*Aim of the exercise*: Would you please repeat all of the data exactly, omitting the pictures?
##### Records supplied #####
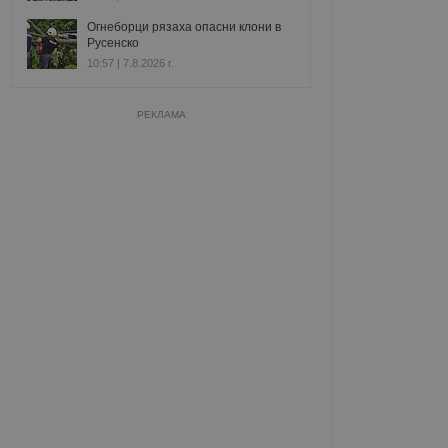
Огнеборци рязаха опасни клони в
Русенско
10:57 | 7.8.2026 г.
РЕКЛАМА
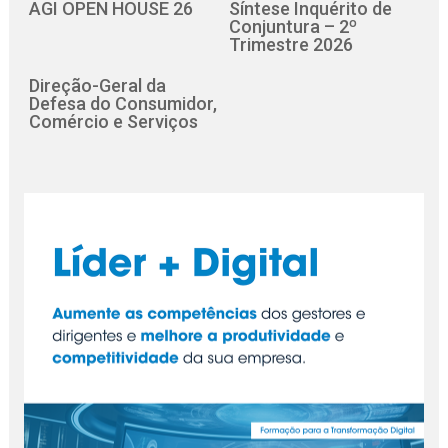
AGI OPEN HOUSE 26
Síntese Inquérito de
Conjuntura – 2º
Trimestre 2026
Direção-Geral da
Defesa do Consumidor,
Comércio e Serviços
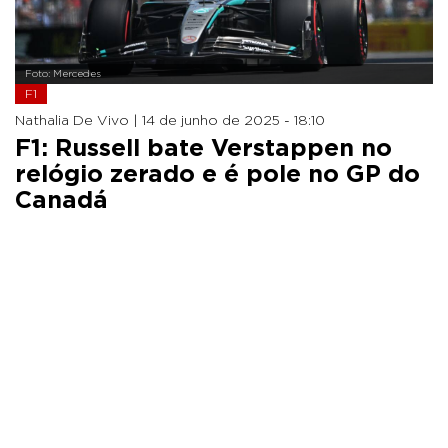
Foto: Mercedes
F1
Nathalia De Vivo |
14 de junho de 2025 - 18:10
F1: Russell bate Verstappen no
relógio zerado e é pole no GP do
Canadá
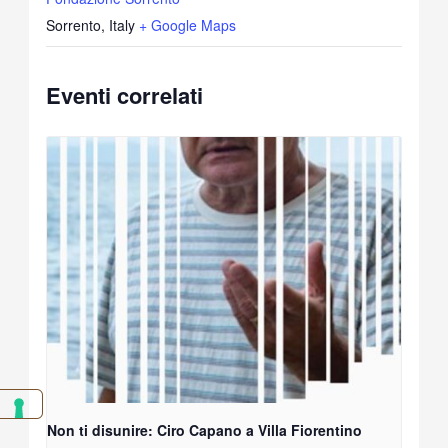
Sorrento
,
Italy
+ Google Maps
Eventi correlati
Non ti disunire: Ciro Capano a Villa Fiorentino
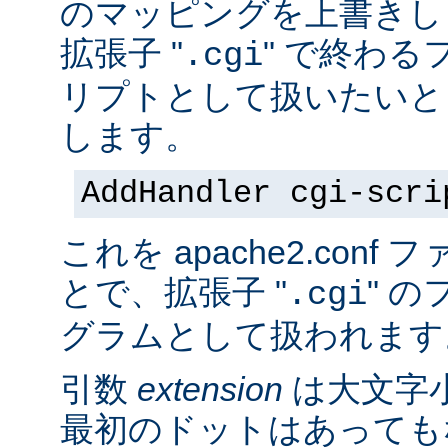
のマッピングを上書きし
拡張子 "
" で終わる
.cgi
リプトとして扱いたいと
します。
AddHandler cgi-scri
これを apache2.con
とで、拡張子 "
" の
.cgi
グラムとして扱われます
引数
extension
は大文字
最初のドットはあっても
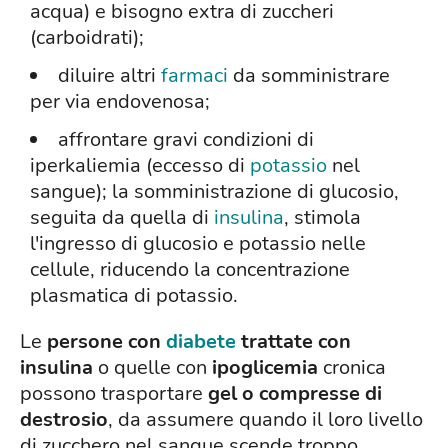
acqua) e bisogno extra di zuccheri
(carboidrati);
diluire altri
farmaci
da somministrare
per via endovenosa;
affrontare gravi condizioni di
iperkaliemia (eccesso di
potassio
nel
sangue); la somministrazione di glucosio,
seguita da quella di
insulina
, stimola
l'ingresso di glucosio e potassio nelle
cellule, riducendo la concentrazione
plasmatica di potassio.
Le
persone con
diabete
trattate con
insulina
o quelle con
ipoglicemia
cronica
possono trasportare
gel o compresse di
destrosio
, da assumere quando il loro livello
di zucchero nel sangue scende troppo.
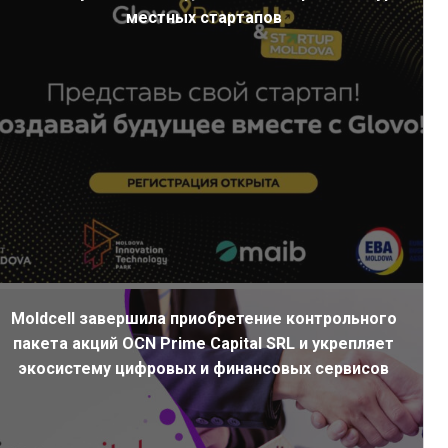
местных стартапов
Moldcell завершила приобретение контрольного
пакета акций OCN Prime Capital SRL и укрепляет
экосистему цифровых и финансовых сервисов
#####
*Answer box*:
Огнеборци рязаха опасни клони в
Русенско
10:57 | 7.8.2026 г.
РЕКЛАМА
AGI OPEN HOUSE 26
Síntese Inquérito de
Conjuntura – 2º
Trimestre 2026
Direção-Geral da
Defesa do Consumidor,
Comércio e Serviços
Foto: Mercedes
F1
Nathalia De Vivo |
14 de junho de 2025 - 18:10
F1: Russell bate Verstappen no
relógio zerado e é pole no GP do
Canadá
Sorrento
,
Italy
+ Google Maps
Eventi correlati
Non ti disunire: Ciro Capano a Villa Fiorentino
のマッピングを上書きし
拡張子 "
" で終わる
.cgi
リプトとして扱いたいと
します。
AddHandler cgi-scri
これを apache2.con
とで、拡張子 "
" の
.cgi
グラムとして扱われます
引数
extension
は大文字
最初のドットはあっても
acqua) e bisogno extra di zuccheri
(carboidrati);
diluire altri
farmaci
da somministrare
per via endovenosa;
affrontare gravi condizioni di
iperkaliemia (eccesso di
potassio
nel
sangue); la somministrazione di glucosio,
seguita da quella di
insulina
, stimola
l'ingresso di glucosio e potassio nelle
cellule, riducendo la concentrazione
plasmatica di potassio.
Le
persone con
diabete
trattate con
insulina
o quelle con
ipoglicemia
cronica
possono trasportare
gel o compresse di
destrosio
, da assumere quando il loro livello
di zucchero nel sangue scende troppo.
местных стартапов
Moldcell завершила приобретение контрольного
пакета акций OCN Prime Capital SRL и укрепляет
экосистему цифровых и финансовых сервисов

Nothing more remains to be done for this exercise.